EXTRACTED INFORMATION:
# # #

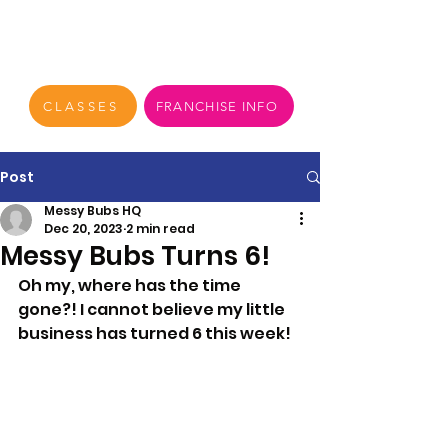
CLASSES
FRANCHISE INFO
Post
Messy Bubs HQ
Dec 20, 2023
2 min read
Messy Bubs Turns 6!
Oh my, where has the time 
gone?! I cannot believe my little 
business has turned 6 this week!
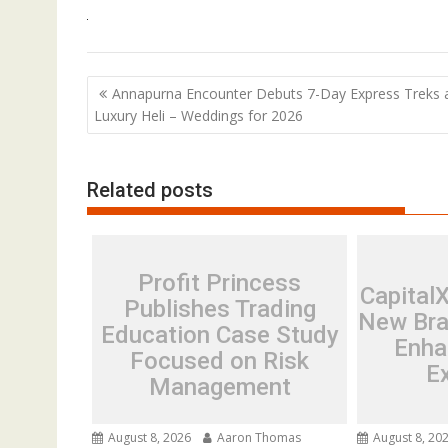
Post
Annapurna Encounter Debuts 7-Day Express Treks 
navigation
Luxury Heli – Weddings for 2026
Related posts
Profit Princess
Capital
Publishes Trading
New Bra
Education Case Study
Enha
Focused on Risk
E
Management
August 8, 2026
Aaron Thomas
August 8, 20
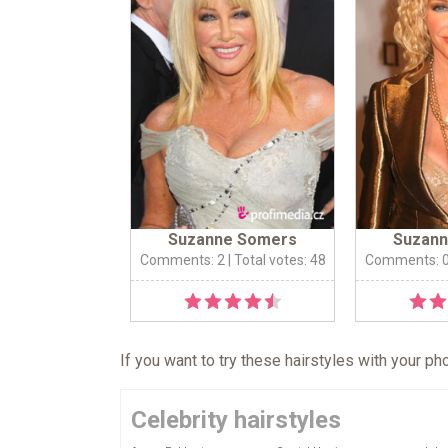
Suzanne Somers
Suzan
Comments: 2
| Total votes: 48
Comments: 
If you want to try these hairstyles with your p
Celebrity hairstyles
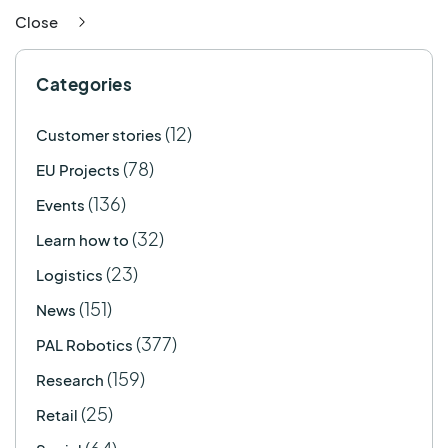
Close
Categories
(12)
Customer stories
(78)
EU Projects
(136)
Events
(32)
Learn how to
(23)
Logistics
(151)
News
(377)
PAL Robotics
(159)
Research
(25)
Retail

# # #

THE TASK: Reproduce the material above verbatim; omit every picture.

ANSWER BELOW:
CLASSES
FRANCHISE INFO
Post
Messy Bubs HQ
Dec 20, 2023
2 min read
Messy Bubs Turns 6!
Oh my, where has the time 
gone?! I cannot believe my little 
business has turned 6 this week!
Post
Annapurna Encounter Debuts 7-Day Express Treks 
navigation
Luxury Heli – Weddings for 2026
Related posts
Profit Princess
Capital
Publishes Trading
New Bra
Education Case Study
Enha
Focused on Risk
E
Management
August 8, 2026
Aaron Thomas
August 8, 20
Suzanne Somers
Suzan
Comments: 2
| Total votes: 48
Comments: 
If you want to try these hairstyles with your p
Celebrity hairstyles
Close
Categories
(12)
Customer stories
(78)
EU Projects
(136)
Events
(32)
Learn how to
(23)
Logistics
(151)
News
(377)
PAL Robotics
(159)
Research
(25)
Retail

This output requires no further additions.